Assignment =>
Note each line in the data below that holds "Branding", and copy it.

Recorded data =>
= = = = =

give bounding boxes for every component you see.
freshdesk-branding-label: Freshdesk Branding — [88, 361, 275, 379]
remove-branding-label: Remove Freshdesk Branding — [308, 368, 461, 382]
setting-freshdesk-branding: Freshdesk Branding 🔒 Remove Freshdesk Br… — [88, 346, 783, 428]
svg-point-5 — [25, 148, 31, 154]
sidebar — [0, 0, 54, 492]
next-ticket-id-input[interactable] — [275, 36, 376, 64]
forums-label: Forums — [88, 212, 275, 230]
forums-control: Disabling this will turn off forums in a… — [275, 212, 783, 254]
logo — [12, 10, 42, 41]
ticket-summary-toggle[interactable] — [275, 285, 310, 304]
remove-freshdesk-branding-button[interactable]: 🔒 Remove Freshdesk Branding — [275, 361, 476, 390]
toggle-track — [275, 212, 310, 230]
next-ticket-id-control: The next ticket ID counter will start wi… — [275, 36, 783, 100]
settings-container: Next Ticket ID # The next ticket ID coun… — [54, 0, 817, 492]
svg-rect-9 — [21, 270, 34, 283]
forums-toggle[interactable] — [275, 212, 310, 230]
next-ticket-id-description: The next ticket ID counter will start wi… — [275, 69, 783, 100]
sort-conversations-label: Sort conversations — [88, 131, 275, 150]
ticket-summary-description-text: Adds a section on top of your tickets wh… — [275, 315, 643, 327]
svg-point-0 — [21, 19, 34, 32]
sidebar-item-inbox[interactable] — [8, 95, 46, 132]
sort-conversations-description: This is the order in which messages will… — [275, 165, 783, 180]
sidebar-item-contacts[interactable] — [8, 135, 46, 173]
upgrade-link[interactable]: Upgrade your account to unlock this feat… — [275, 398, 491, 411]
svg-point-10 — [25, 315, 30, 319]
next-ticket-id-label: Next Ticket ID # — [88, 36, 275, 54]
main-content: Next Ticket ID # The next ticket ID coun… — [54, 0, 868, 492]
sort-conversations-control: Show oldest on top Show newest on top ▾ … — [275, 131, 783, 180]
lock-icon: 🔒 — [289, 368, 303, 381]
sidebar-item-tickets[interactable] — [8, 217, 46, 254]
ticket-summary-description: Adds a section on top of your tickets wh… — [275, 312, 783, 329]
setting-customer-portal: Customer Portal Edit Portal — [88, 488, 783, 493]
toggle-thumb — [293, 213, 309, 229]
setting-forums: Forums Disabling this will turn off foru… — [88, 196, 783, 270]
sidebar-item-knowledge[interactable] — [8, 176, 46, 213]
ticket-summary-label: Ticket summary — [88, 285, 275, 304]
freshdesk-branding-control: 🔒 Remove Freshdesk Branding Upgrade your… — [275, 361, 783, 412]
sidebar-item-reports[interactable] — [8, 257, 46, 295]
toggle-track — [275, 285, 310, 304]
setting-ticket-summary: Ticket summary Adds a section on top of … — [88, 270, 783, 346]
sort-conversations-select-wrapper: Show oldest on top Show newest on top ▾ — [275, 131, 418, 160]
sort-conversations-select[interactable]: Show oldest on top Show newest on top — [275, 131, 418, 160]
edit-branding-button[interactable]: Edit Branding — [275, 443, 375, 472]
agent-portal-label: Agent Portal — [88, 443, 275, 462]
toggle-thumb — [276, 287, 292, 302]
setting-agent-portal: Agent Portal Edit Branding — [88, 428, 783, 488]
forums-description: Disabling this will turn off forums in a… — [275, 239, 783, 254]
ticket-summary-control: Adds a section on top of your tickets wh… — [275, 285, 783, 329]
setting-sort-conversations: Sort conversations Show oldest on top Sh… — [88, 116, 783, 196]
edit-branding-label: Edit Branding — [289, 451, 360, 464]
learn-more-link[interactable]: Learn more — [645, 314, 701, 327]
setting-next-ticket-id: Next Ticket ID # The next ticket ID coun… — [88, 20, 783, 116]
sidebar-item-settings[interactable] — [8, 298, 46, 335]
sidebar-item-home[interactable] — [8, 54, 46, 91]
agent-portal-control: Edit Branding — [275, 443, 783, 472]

= = = = =

Finished exercise =>
freshdesk-branding-label: Freshdesk Branding — [88, 361, 275, 379]
remove-branding-label: Remove Freshdesk Branding — [308, 368, 461, 382]
setting-freshdesk-branding: Freshdesk Branding 🔒 Remove Freshdesk Br… — [88, 346, 783, 428]
remove-freshdesk-branding-button[interactable]: 🔒 Remove Freshdesk Branding — [275, 361, 476, 390]
freshdesk-branding-control: 🔒 Remove Freshdesk Branding Upgrade your… — [275, 361, 783, 412]
edit-branding-button[interactable]: Edit Branding — [275, 443, 375, 472]
setting-agent-portal: Agent Portal Edit Branding — [88, 428, 783, 488]
edit-branding-label: Edit Branding — [289, 451, 360, 464]
agent-portal-control: Edit Branding — [275, 443, 783, 472]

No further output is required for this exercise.